Background information
- Origin: Los Angeles
- Genres: Indie rock
- Years active: 2013–present
- Labels: Polyvinyl, Hardly Art

= Ian Sweet =

Jilian Medford, better known by her stage name Ian Sweet, is an American indie rock musician from Los Angeles, California.

==History==
As Ian Sweet, Medford has released five full-length albums. The first album, Shapeshifter, was released in 2016 via Hardly Art.

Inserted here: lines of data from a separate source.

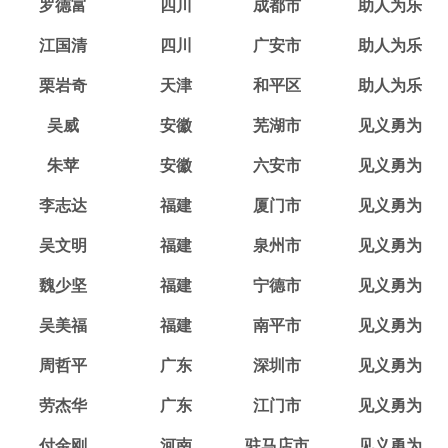
罗德富
四川
成都市
助人为乐
江国清
四川
广安市
助人为乐
栗岩奇
天津
和平区
助人为乐
吴威
安徽
芜湖市
见义勇为
朱苹
安徽
六安市
见义勇为
李志达
福建
厦门市
见义勇为
吴文明
福建
泉州市
见义勇为
魏少坚
福建
宁德市
见义勇为
吴美福
福建
南平市
见义勇为
周哲平
广东
深圳市
见义勇为
劳杰华
广东
江门市
见义勇为
付金刚
河南
驻马店市
见义勇为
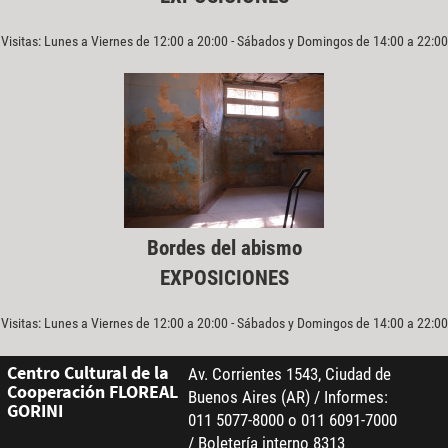
Visitas: Lunes a Viernes de 12:00 a 20:00 - Sábados y Domingos de 14:00 a 22:00
Bordes del abismo
EXPOSICIONES
Visitas: Lunes a Viernes de 12:00 a 20:00 - Sábados y Domingos de 14:00 a 22:00
Centro Cultural de la
Av. Corrientes 1543, Ciudad de
Cooperación FLOREAL
Buenos Aires (AR) / Informes:
GORINI
011 5077-8000 o 011 6091-7000
/ Boletería interno 8313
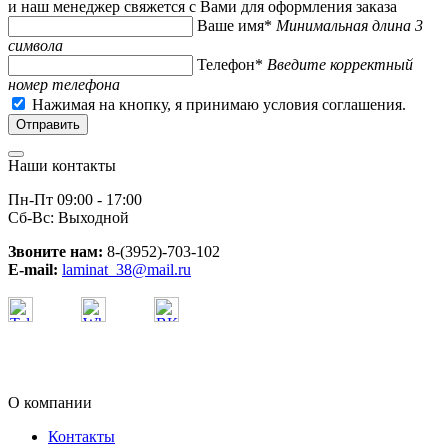
и наш менеджер свяжется с Вами для оформления заказа
Ваше имя*
Минимальная длина 3
символа
Телефон*
Введите корректный
номер телефона
Нажимая на кнопку, я принимаю условия соглашения.
Наши контакты
Пн-Пт 09:00 - 17:00
Сб-Вс: Выходной
Звоните нам:
8-(3952)-703-102
E-mail:
laminat_38@mail.ru
О компании
Контакты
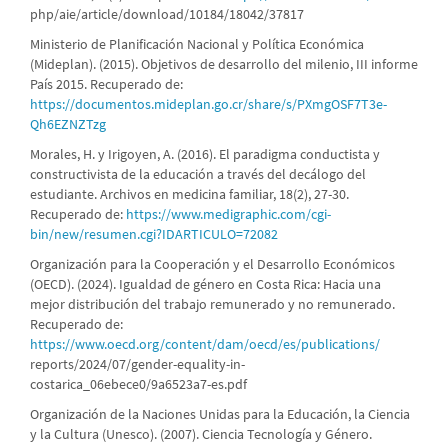
php/aie/article/download/10184/18042/37817
Ministerio de Planificación Nacional y Política Económica
(Mideplan). (2015). Objetivos de desarrollo del milenio, III informe
País 2015. Recuperado de:
https://documentos.mideplan.go.cr/share/s/PXmgOSF7T3e-
Qh6EZNZTzg
Morales, H. y Irigoyen, A. (2016). El paradigma conductista y
constructivista de la educación a través del decálogo del
estudiante. Archivos en medicina familiar, 18(2), 27-30.
Recuperado de:
https://www.medigraphic.com/cgi-
bin/new/resumen.cgi?IDARTICULO=72082
Organización para la Cooperación y el Desarrollo Económicos
(OECD). (2024). Igualdad de género en Costa Rica: Hacia una
mejor distribución del trabajo remunerado y no remunerado.
Recuperado de:
https://www.oecd.org/content/dam/oecd/es/publications/
reports/2024/07/gender-equality-in-
costarica_06ebece0/9a6523a7-es.pdf
Organización de la Naciones Unidas para la Educación, la Ciencia
y la Cultura (Unesco). (2007). Ciencia Tecnología y Género.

The album was listed at number 33 on Stereogums list of the "50 Best Albums of 2016". Ian Sweet was also listed as one of Stereogums best new bands of 2016. In 2018, Medford followed up her debut with her second full-length album titled Crush Crusher, also on Hardly Art. The album received a 3.5 out of 5 rating from Rolling Stone.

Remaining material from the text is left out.